▶ _PROMPT_: Search the material below for the string "qualité" and copy each line where it appears.

____ RECORDS FOR THE TASK

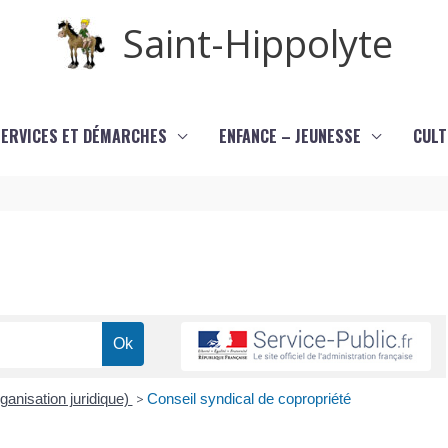
Saint-Hippolyte
SERVICES ET DÉMARCHES
ENFANCE – JEUNESSE
CULT
ganisation juridique)
>
Conseil syndical de copropriété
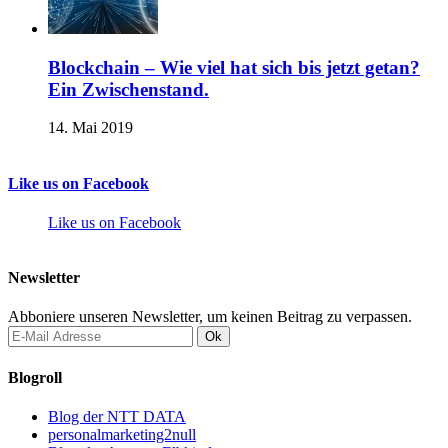
Blockchain – Wie viel hat sich bis jetzt getan?
Ein Zwischenstand.
14. Mai 2019
Like us on Facebook
Like us on Facebook
Newsletter
Abboniere unseren Newsletter, um keinen Beitrag zu verpassen.
Blogroll
Blog der NTT DATA
personalmarketing2null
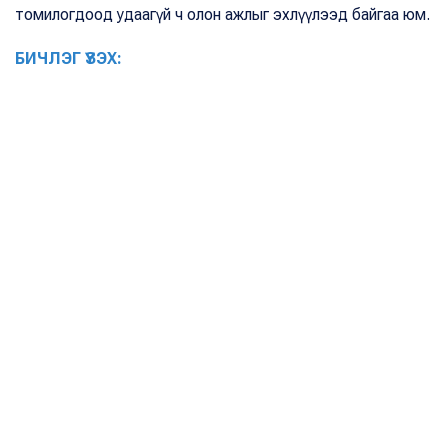
томилогдоод удаагүй ч олон ажлыг эхлүүлээд байгаа юм.
БИЧЛЭГ ҮЗЭХ:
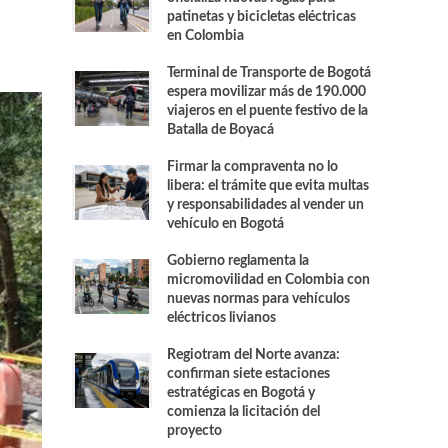
patinetas y bicicletas eléctricas
en Colombia
Terminal de Transporte de Bogotá
espera movilizar más de 190.000
viajeros en el puente festivo de la
Batalla de Boyacá
Firmar la compraventa no lo
libera: el trámite que evita multas
y responsabilidades al vender un
vehículo en Bogotá
Gobierno reglamenta la
micromovilidad en Colombia con
nuevas normas para vehículos
eléctricos livianos
Regiotram del Norte avanza:
confirman siete estaciones
estratégicas en Bogotá y
comienza la licitación del
proyecto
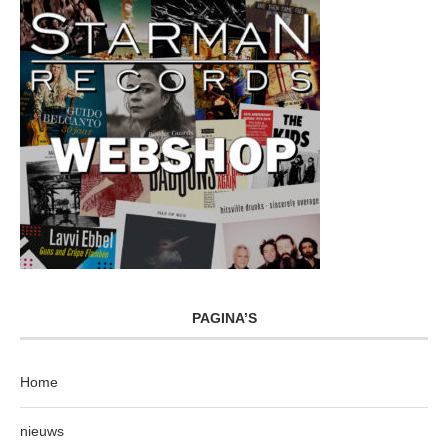
PAGINA’S
Home
nieuws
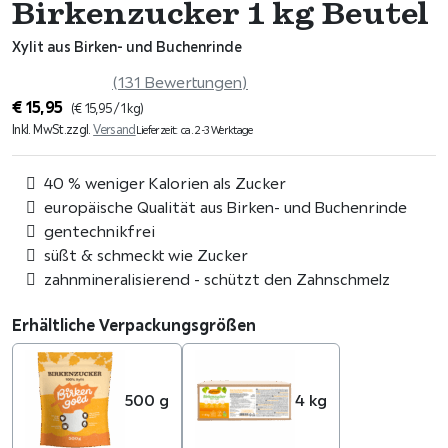
Birkenzucker 1 kg Beutel
Xylit aus Birken- und Buchenrinde
(131 Bewertungen)
€
15,95
(
€
15,95
/ 1 kg)
Inkl. MwSt.
zzgl.
Versand
Lieferzeit: ca. 2-3 Werktage
40 % weniger Kalorien als Zucker
europäische Qualität aus Birken- und Buchenrinde
gentechnikfrei
süßt & schmeckt wie Zucker
zahnmineralisierend - schützt den Zahnschmelz
Erhältliche Verpackungsgrößen
500 g
4 kg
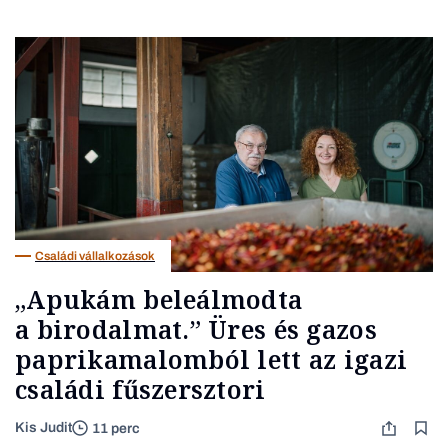
Családi vállalkozások
„Apukám beleálmodta
a birodalmat.” Üres és gazos
paprikamalomból lett az igazi
családi fűszersztori
Kis Judit
11 perc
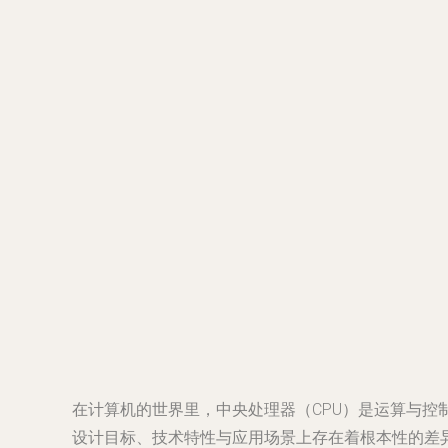
在计算机的世界里，中央处理器（CPU）是运算与控制
设计目标、技术特性与应用场景上存在着根本性的差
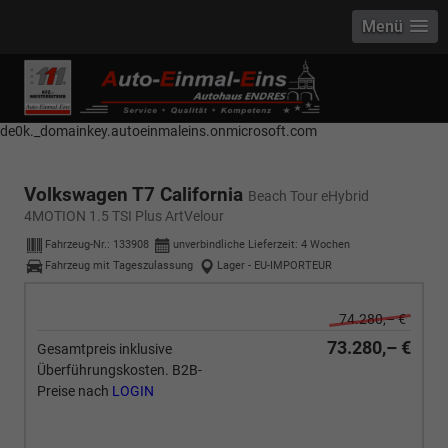
Menü
------------ Host Name : selector1._domainkey Points to address or value:
selector1-aee-de0k._domainkey.autoeinmaleins.onmicrosoft.com Host
Name : selector2._domainkey Points to address or value: selector2-aee-
de0k._domainkey.autoeinmaleins.onmicrosoft.com
Volkswagen T7 California
Beach Tour eHybrid
4MOTION 1.5 TSI Plus ArtVelour
Fahrzeug-Nr.:
133908
unverbindliche Lieferzeit:
4 Wochen
Fahrzeug mit Tageszulassung
Lager - EU-IMPORTEUR
74.280,– €
73.280,– €
Gesamtpreis inklusive
Überführungskosten. B2B-
Preise nach
LOGIN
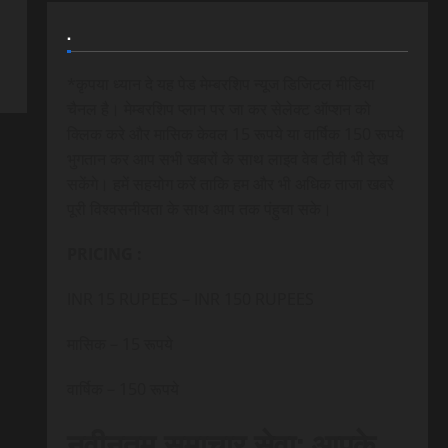
.
*कृपया ध्यान दे यह पेड मेम्बरशिप न्यूज डिजिटल मीडिया
चैनल है। मेम्बरशिप प्लान पर जा कर सेलेक्ट ऑप्शन को
क्लिक करे और मासिक केवल 15 रूपये या वार्षिक 150 रूपये
भुगतान कर आप सभी खबरों के साथ लाइव वेब टीवी भी देख
सकेंगे। हमें सहयोग करें ताकि हम और भी अधिक ताजा खबरे
पूरी विश्वसनीयता के साथ आप तक पंहुचा सके।
PRICING :
INR 15 RUPEES – INR 150 RUPEES
मासिक – 15 रूपये
वार्षिक – 150 रूपये
नवीनतम समाचार सेवा: आपके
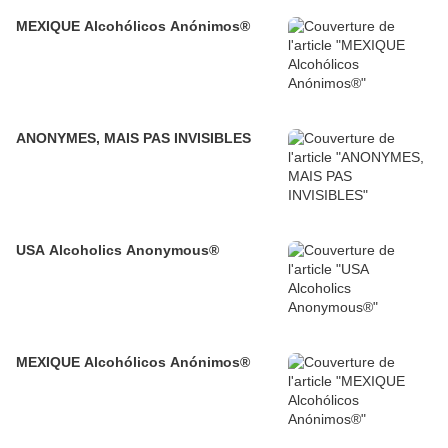
MEXIQUE Alcohólicos Anónimos®
ANONYMES, MAIS PAS INVISIBLES
USA Alcoholics Anonymous®
MEXIQUE Alcohólicos Anónimos®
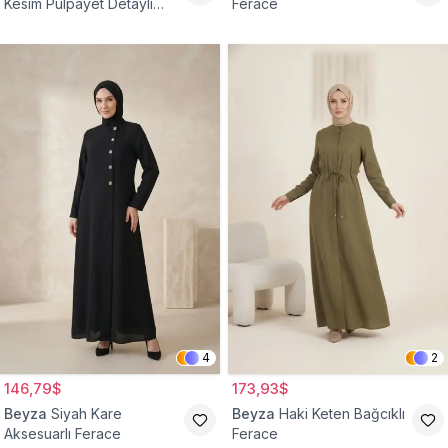
Kesim Pulpayet Detaylı
Ferace
Fermuarlı Ferace
4
2
146,79$
173,93$
Beyza
Siyah Kare
Beyza
Haki Keten Bağcıklı
Aksesuarlı Ferace
Ferace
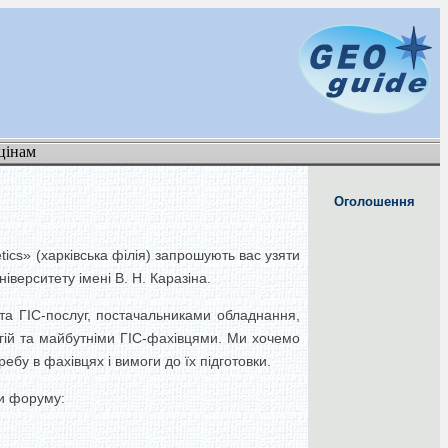
цінам
Оголошення
tics» (харківська філія) запрошують вас узяти
ніверситету імені В. Н. Каразіна.
 та ГІС-послуг, постачальниками обладнання,
огій та майбутніми ГІС-фахівцями. Ми хочемо
бу в фахівцях і вимоги до їх підготовки.
ти форуму:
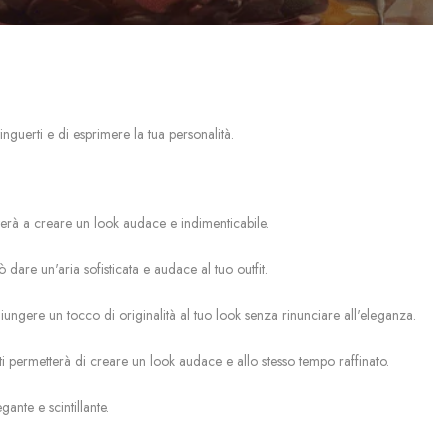
nguerti e di esprimere la tua personalità.
uterà a creare un look audace e indimenticabile.
dare un'aria sofisticata e audace al tuo outfit.
ggiungere un tocco di originalità al tuo look senza rinunciare all'eleganza.
i permetterà di creare un look audace e allo stesso tempo raffinato.
ante e scintillante.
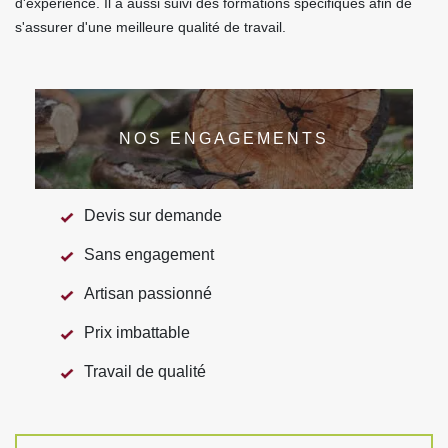
d'expérience. Il a aussi suivi des formations spécifiques afin de
s'assurer d'une meilleure qualité de travail.
NOS ENGAGEMENTS
Devis sur demande
Sans engagement
Artisan passionné
Prix imbattable
Travail de qualité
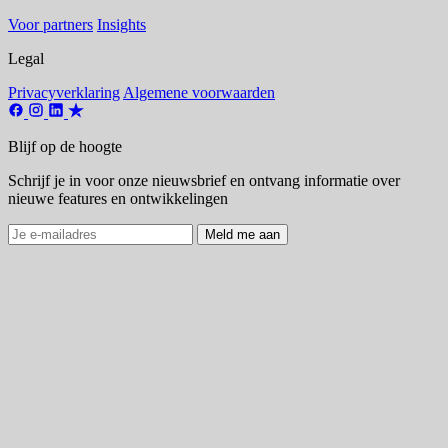
Voor partners
Insights
Legal
Privacyverklaring
Algemene voorwaarden
Blijf op de hoogte
Schrijf je in voor onze nieuwsbrief en ontvang informatie over
nieuwe features en ontwikkelingen
Meld me aan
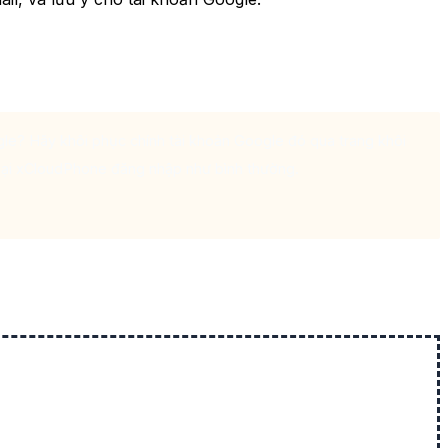
e? Hãy khôi phục chính tài khoản Google đó qua trang khôi
lại xCloudPhone đăng nhập như bình thường.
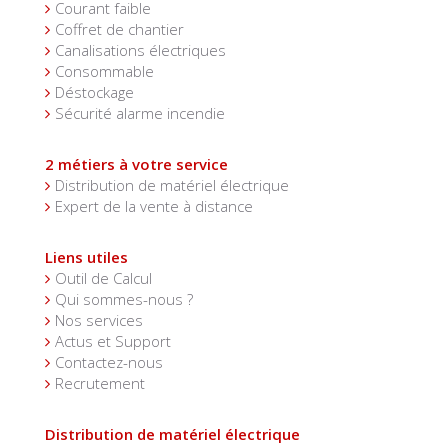
Courant faible
Coffret de chantier
Canalisations électriques
Consommable
Déstockage
Sécurité alarme incendie
2 métiers à votre service
Distribution de matériel électrique
Expert de la vente à distance
Liens utiles
Outil de Calcul
Qui sommes-nous ?
Nos services
Actus et Support
Contactez-nous
Recrutement
Distribution de matériel électrique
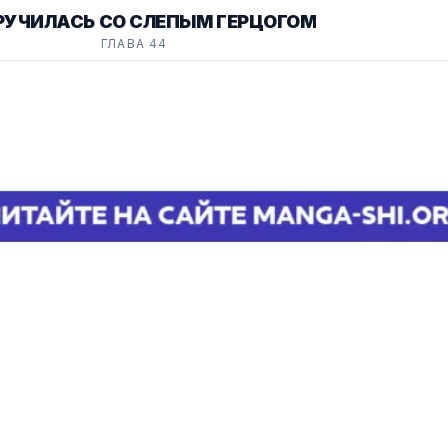
РУЧИЛАСЬ СО СЛЕПЫМ ГЕРЦОГОМ
ГЛАВА 44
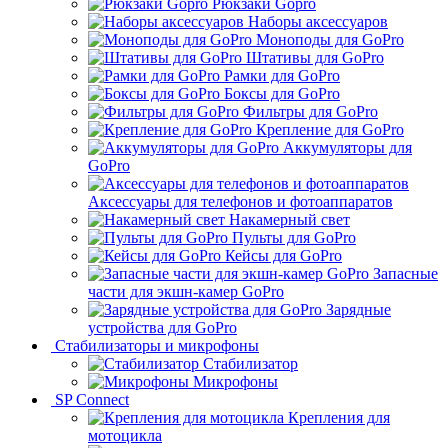
Рюкзаки Gopro
Наборы аксессуаров
Моноподы для GoPro
Штативы для GoPro
Рамки для GoPro
Боксы для GoPro
Фильтры для GoPro
Крепление для GoPro
Аккумуляторы для
GoPro
Аксессуары для телефонов и фотоаппаратов
Накамерный свет
Пульты для GoPro
Кейсы для GoPro
Запасные
части для экшн-камер GoPro
Зарядные
устройства для GoPro
Стабилизаторы и микрофоны
Стабилизатор
Микрофоны
SP Connect
Крепления для
мотоцикла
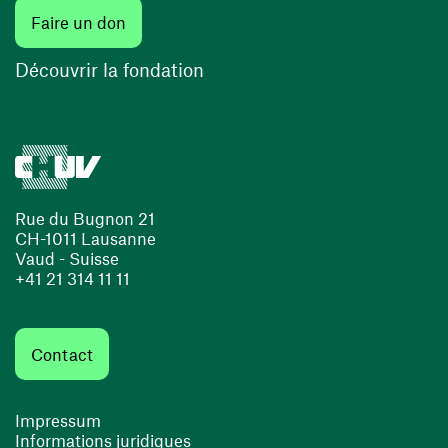
(ouvre une nouvelle fenêtre)
Faire un don
(ouvre une nouvelle fenêtre)
Découvrir la fondation
Rue du Bugnon 21
CH-1011 Lausanne
Vaud - Suisse
+41 21 314 11 11
Contact
Impressum
Informations juridiques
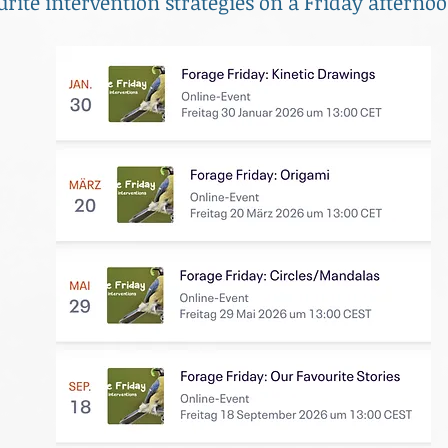
rite intervention strategies
on a Friday afterno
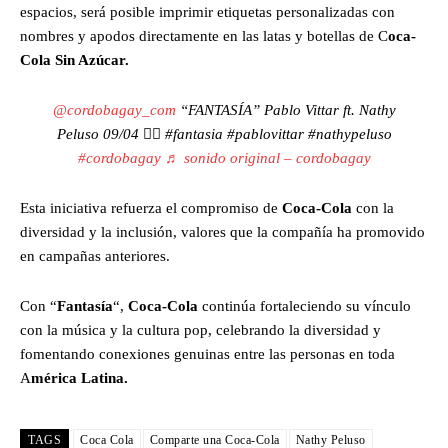
espacios, será posible imprimir etiquetas personalizadas con
nombres y apodos directamente en las latas y botellas de C
oca-
Cola Sin Azúcar.
@cordobagay_com
“FANTASÍA” Pablo Vittar ft. Nathy
Peluso 09/04 ❤️‍🔥 #fantasia #pablovittar #nathypeluso
#cordobagay
♬ sonido original – cordobagay
Esta iniciativa refuerza el compromiso de
Coca-Cola
con la
diversidad y la inclusión, valores que la compañía ha promovido
en campañas anteriores.
Con “
Fantasía
“,
Coca-Cola
continúa fortaleciendo su vínculo
con la música y la cultura pop, celebrando la diversidad y
fomentando conexiones genuinas entre las personas en toda
A
mérica Latina.
TAGS
Coca Cola
Comparte una Coca-Cola
Nathy Peluso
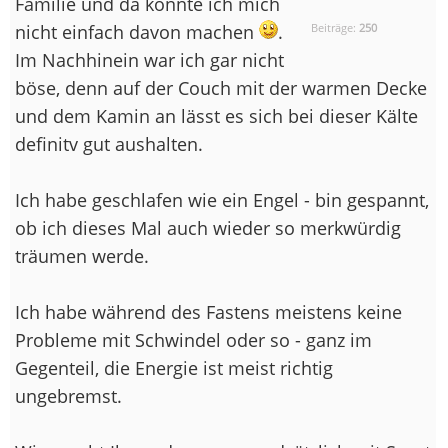
Familie und da konnte ich mich
nicht einfach davon machen
.
Beiträge:
250
Im Nachhinein war ich gar nicht
böse, denn auf der Couch mit der warmen Decke
und dem Kamin an lässt es sich bei dieser Kälte
definitv gut aushalten.
Ich habe geschlafen wie ein Engel - bin gespannt,
ob ich dieses Mal auch wieder so merkwürdig
träumen werde.
Ich habe während des Fastens meistens keine
Probleme mit Schwindel oder so - ganz im
Gegenteil, die Energie ist meist richtig
ungebremst.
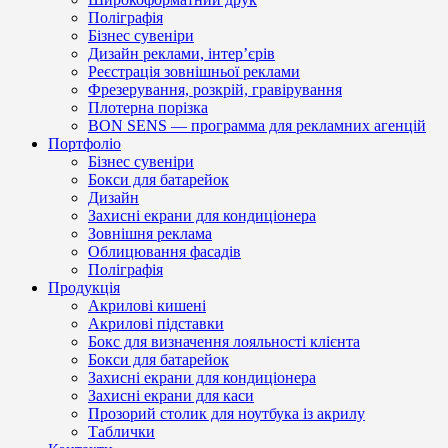
Поліграфія
Бізнес сувеніри
Дизайн реклами, інтер’єрів
Реєстрація зовнішньої реклами
Фрезерування, розкрій, гравірування
Плотерна порізка
BON SENS — программа для рекламних агенцій
Портфоліо
Бізнес сувеніри
Бокси для батарейок
Дизайн
Захисні екрани для кондиціонера
Зовнішня реклама
Облицювання фасадів
Поліграфія
Продукція
Акрилові кишені
Акрилові підставки
Бокс для визначення лояльності клієнта
Бокси для батарейок
Захисні екрани для кондиціонера
Захисні екрани для каси
Прозорий столик для ноутбука із акрилу
Таблички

________

▶ _ANSWER TO THE EXERCISE_:
s'assurer d'une meilleure qualité de travail.
Travail de qualité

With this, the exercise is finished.